Records drawn from a dataset
━━━━

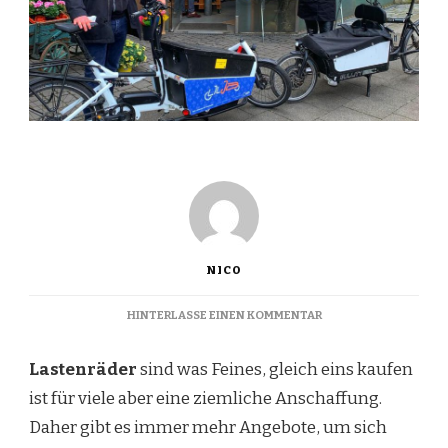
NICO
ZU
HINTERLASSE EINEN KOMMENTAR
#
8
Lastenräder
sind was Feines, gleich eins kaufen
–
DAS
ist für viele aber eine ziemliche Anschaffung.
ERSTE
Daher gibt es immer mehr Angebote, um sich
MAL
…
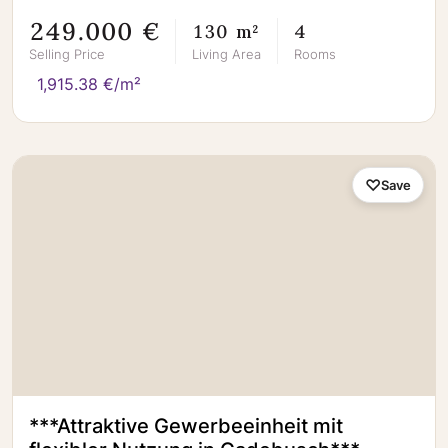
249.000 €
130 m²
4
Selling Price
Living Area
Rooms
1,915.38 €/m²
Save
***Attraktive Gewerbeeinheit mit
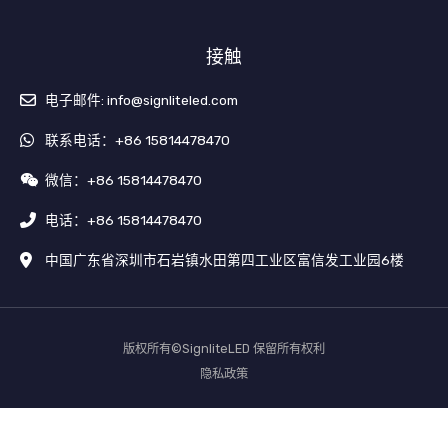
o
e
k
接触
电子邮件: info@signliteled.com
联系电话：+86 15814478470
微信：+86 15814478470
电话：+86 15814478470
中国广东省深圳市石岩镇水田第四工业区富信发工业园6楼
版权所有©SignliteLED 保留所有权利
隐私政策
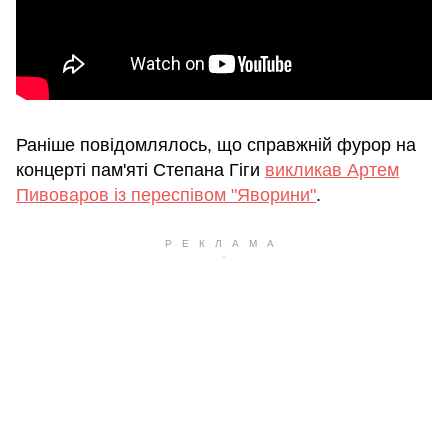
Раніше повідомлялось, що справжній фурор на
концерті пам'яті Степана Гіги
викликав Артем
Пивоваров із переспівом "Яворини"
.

━━━━

» **To do**
Verbatim copy with pictures excluded: write out the records above in full.

» **Answer box**
NICO
ZU
HINTERLASSE EINEN KOMMENTAR
#
8
Lastenräder
sind was Feines, gleich eins kaufen
–
DAS
ist für viele aber eine ziemliche Anschaffung.
ERSTE
Daher gibt es immer mehr Angebote, um sich
MAL
…
249.000 €
130 m²
4
Selling Price
Living Area
Rooms
1,915.38 €/m²
Save
***Attraktive Gewerbeeinheit mit
o
e
k
接触
电子邮件: info@signliteled.com
联系电话：+86 15814478470
微信：+86 15814478470
电话：+86 15814478470
中国广东省深圳市石岩镇水田第四工业区富信发工业园6楼
版权所有©SignliteLED 保留所有权利
隐私政策
Раніше повідомлялось, що справжній фурор на
концерті пам'яті Степана Гіги
викликав Артем
Пивоваров із переспівом "Яворини"
.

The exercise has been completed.